Do-PFN: In-Context Learning for Causal Effect Estimation
Jake Robertson, Arik Reuter, Siyuan Guo, Noah Hollmann, Frank Hutter, Bernhard Schölkopf
TL;DR
We address causal effect estimation from observational data without requiring a known causal graph or unconfoundedness. Do-PFN pre-trains a transformer-based PFN on synthetic SCMs to perform in-context learning for predicting conditional interventional distributions and CATEs from observational data, effectively learning to adjust for causal structure during inference.

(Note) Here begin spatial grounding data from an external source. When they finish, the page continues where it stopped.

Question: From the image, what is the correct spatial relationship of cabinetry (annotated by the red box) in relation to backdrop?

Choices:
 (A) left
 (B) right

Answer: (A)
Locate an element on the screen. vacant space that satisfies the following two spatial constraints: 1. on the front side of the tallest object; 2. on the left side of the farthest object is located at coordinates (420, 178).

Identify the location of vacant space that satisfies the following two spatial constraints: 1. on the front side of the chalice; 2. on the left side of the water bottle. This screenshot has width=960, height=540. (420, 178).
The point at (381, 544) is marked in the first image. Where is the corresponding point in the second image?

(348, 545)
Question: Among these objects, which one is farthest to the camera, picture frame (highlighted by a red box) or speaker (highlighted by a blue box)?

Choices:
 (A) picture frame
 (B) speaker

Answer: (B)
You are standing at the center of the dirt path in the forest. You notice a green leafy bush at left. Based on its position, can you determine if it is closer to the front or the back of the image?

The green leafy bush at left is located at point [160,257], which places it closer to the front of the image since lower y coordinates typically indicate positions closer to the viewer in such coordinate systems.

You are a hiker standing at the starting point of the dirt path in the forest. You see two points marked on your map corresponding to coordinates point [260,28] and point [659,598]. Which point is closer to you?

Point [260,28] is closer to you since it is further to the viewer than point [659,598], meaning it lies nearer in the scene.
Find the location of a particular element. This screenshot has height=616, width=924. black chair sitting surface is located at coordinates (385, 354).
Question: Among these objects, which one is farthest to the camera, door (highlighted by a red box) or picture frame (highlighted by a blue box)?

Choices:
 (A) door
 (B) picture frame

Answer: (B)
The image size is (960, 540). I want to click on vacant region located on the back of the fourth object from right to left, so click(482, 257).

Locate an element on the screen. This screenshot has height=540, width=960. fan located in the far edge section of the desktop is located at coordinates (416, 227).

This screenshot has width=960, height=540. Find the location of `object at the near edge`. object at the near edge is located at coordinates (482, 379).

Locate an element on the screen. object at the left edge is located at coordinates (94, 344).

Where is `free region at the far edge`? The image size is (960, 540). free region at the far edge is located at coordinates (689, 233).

The paper provides theoretical results on optimal CID approximation under the SCM prior, analyzes sources of uncertainty, and demonstrates strong empirical performance across six synthetic case studies, RealCause, and known-graph datasets, with robust uncertainty calibration and favorable inference speed. This approach broadens access to causal-effect estimation by leveraging synthetic priors and amortized inference, offering a practical tool that remains competitive when traditional assumptions fail and scales to moderately complex causal graphs. Overall, Do-PFN shows promise as a general-purpose, efficient backbone for causal inference in tabular settings.
Abstract
Estimation of causal effects is critical to a range of scientific disciplines. Existing methods for this task either require interventional data, knowledge about the ground truth causal graph, or rely on assumptions such as unconfoundedness, restricting their applicability in real-world settings. In the domain of tabular machine learning, Prior-data fitted networks (PFNs) have achieved state-of-the-art predictive performance, having been pre-trained on synthetic data to solve tabular prediction problems via in-context learning. To assess whether this can be transferred to the harder problem of causal effect estimation, we pre-train PFNs on synthetic data drawn from a wide variety of causal structures, including interventions, to predict interventional outcomes given observational data. Through extensive experiments on synthetic case studies, we show that our approach allows for the accurate estimation of causal effects without knowledge of the underlying causal graph. We also perform ablation studies that elucidate Do-PFN's scalability and robustness across datasets with a variety of causal characteristics.